When to Talk to a Professional
If you’re concerned about your child’s W-sitting, especially if they seem to only sit that way, it’s a good idea to talk to a pediatrician or physical therapist. Early intervention is key to addressing any potential developmental delays.
W-sitting and autism
Researchers haven’t definitively established whether children with autism spectrum disorder (ASD) W-sit more often than neurotypical children. However, some experts theorize that sensory and motor differences may play a role.
Many children with ASD have sensory processing differences. Some are oversensitive (hypersensitive) and some are undersensitive (hyposensitive). For example, a child who is hyposensitive to pressure might W-sit to feel more grounded and stable. The posture provides a wider base of support and more contact with the floor.
Motor planning difficulties are also common in ASD. Motor planning refers to the brain’s ability to organize and execute movements. If a child struggles with motor planning, they may gravitate toward W-sitting because it requires less core strength and balance than other positions. In effect, it’s a more stable, less demanding posture.
Wrapping Up
If your child with autism frequently sits in a W position, there are several things you can do. First, gently encourage them to try other sitting positions, like criss-cross applesauce or sitting with their legs to one side. A small chair can also be a great alternative.

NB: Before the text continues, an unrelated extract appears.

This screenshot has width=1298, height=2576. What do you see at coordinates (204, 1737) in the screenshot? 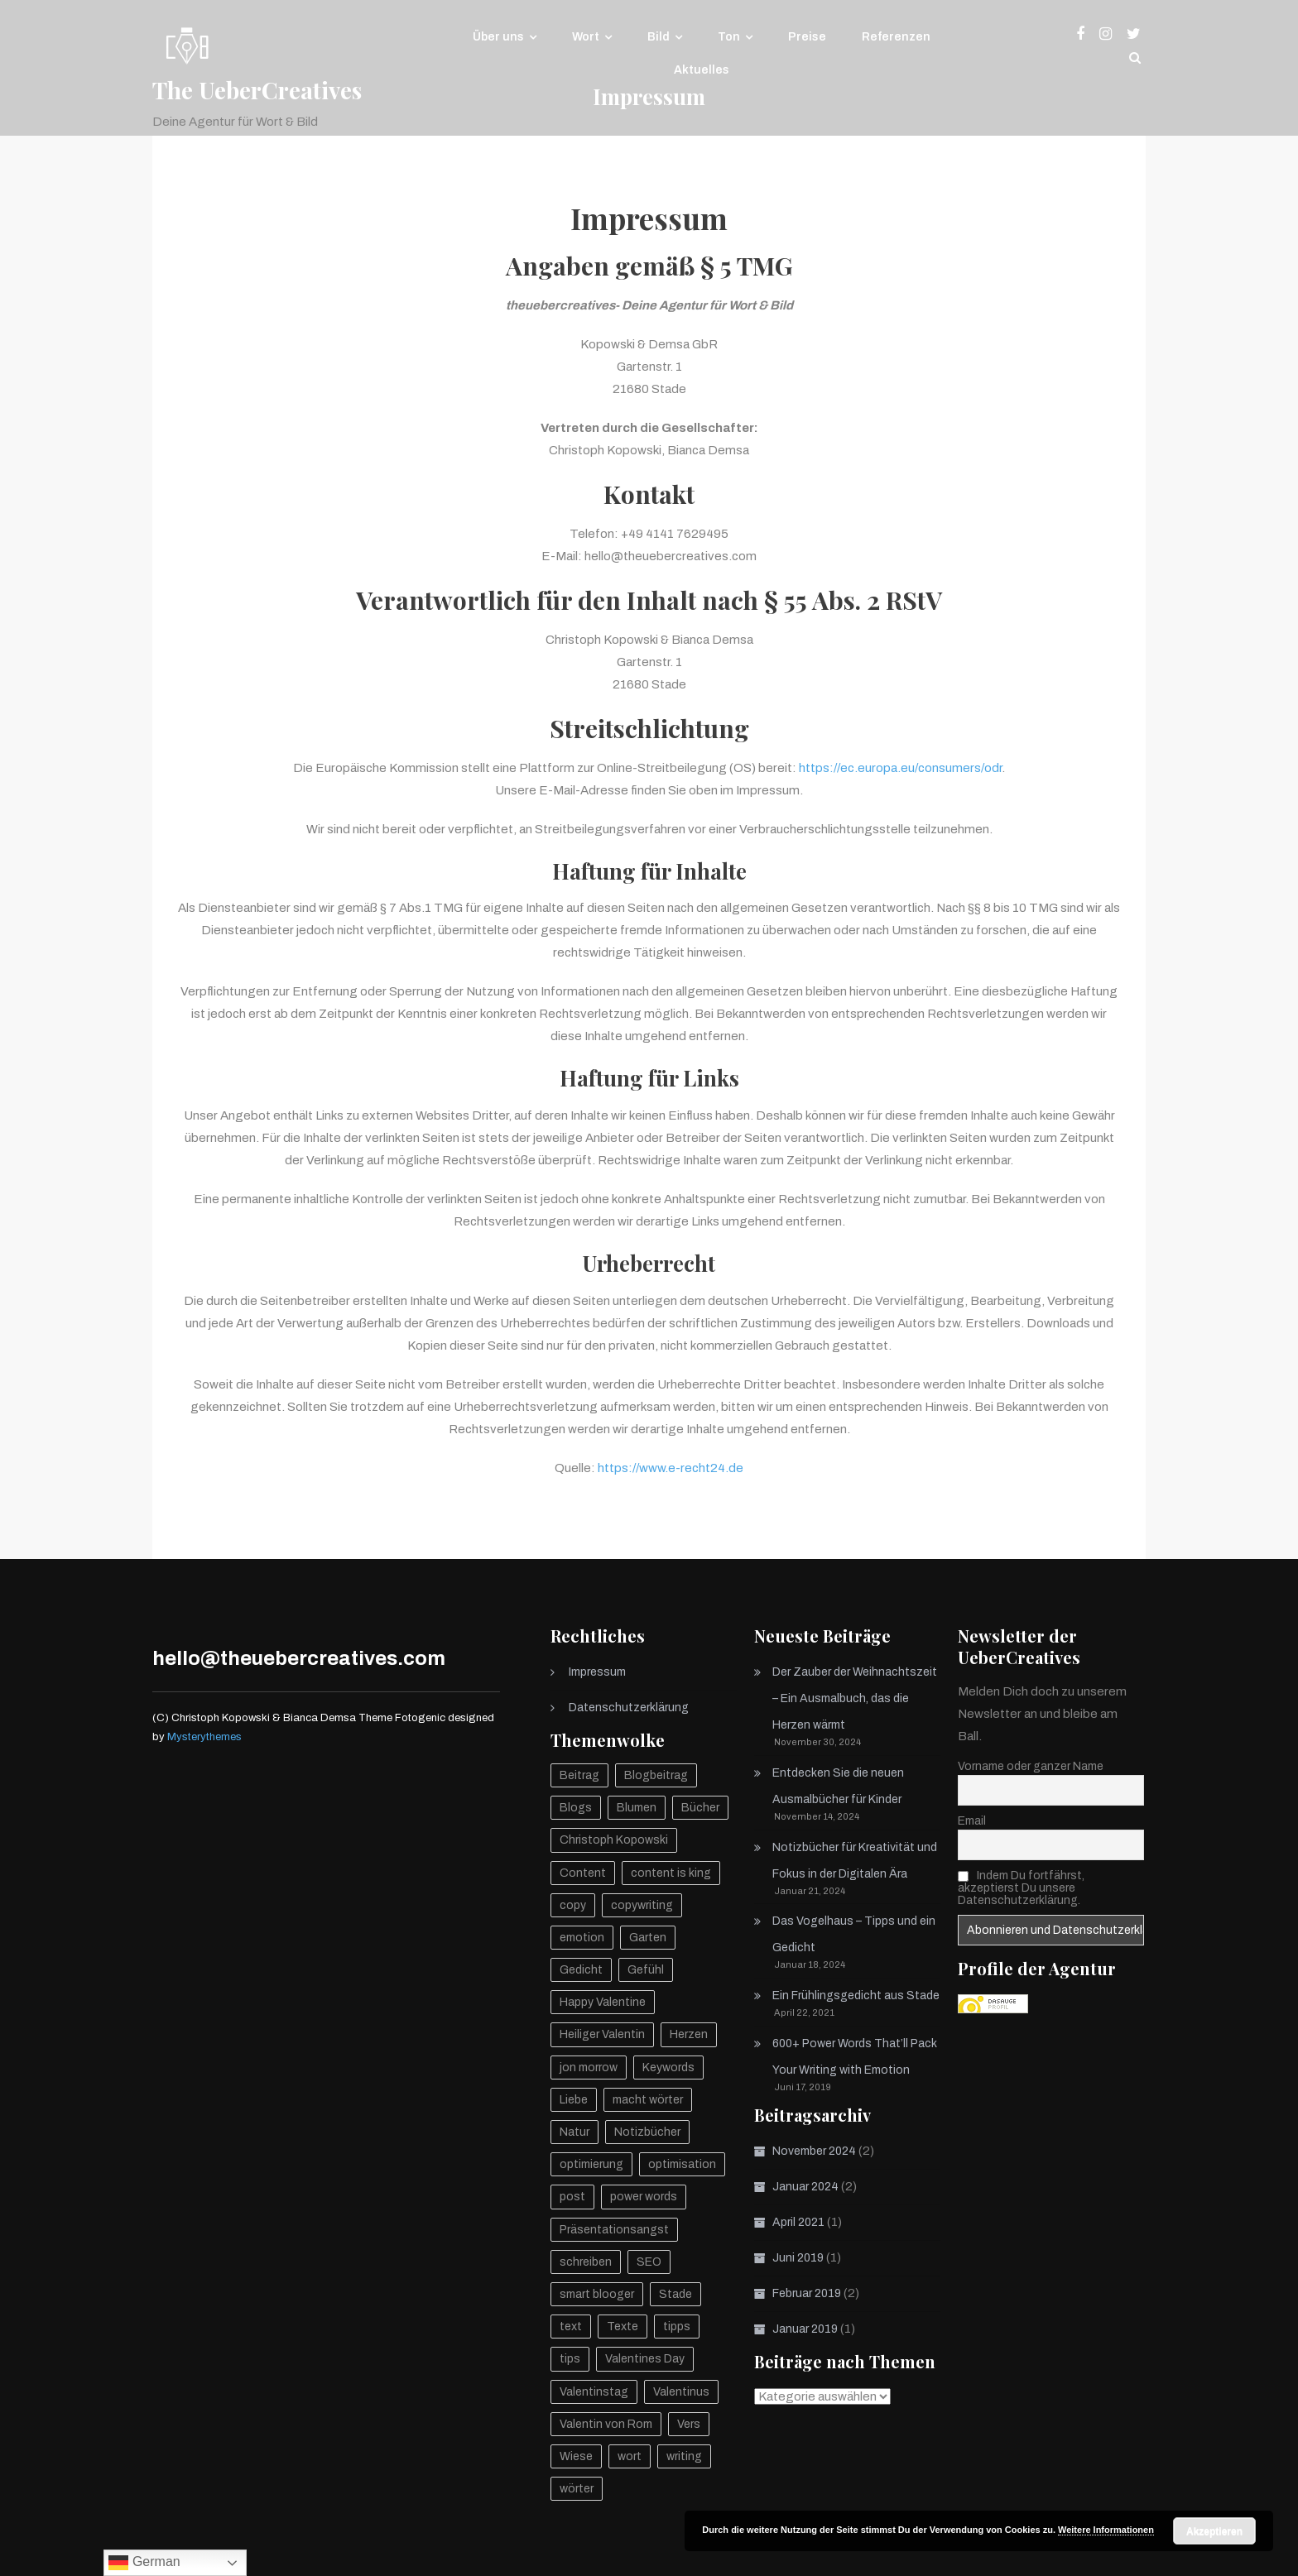 I see `Mysterythemes` at bounding box center [204, 1737].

You can also work with your child on exercises to strengthen their core and hips. Planks, bridges, and squats are all good options, as are many games and activities that naturally build strength and stability.
If you have concerns about your child’s motor skills or sitting habits, talk with their doctor or therapist. An occupational therapist can evaluate your child and develop a treatment plan to help them develop the skills they need. Remember, a holistic approach that considers sensory, motor, and behavioral factors is key to helping your child thrive.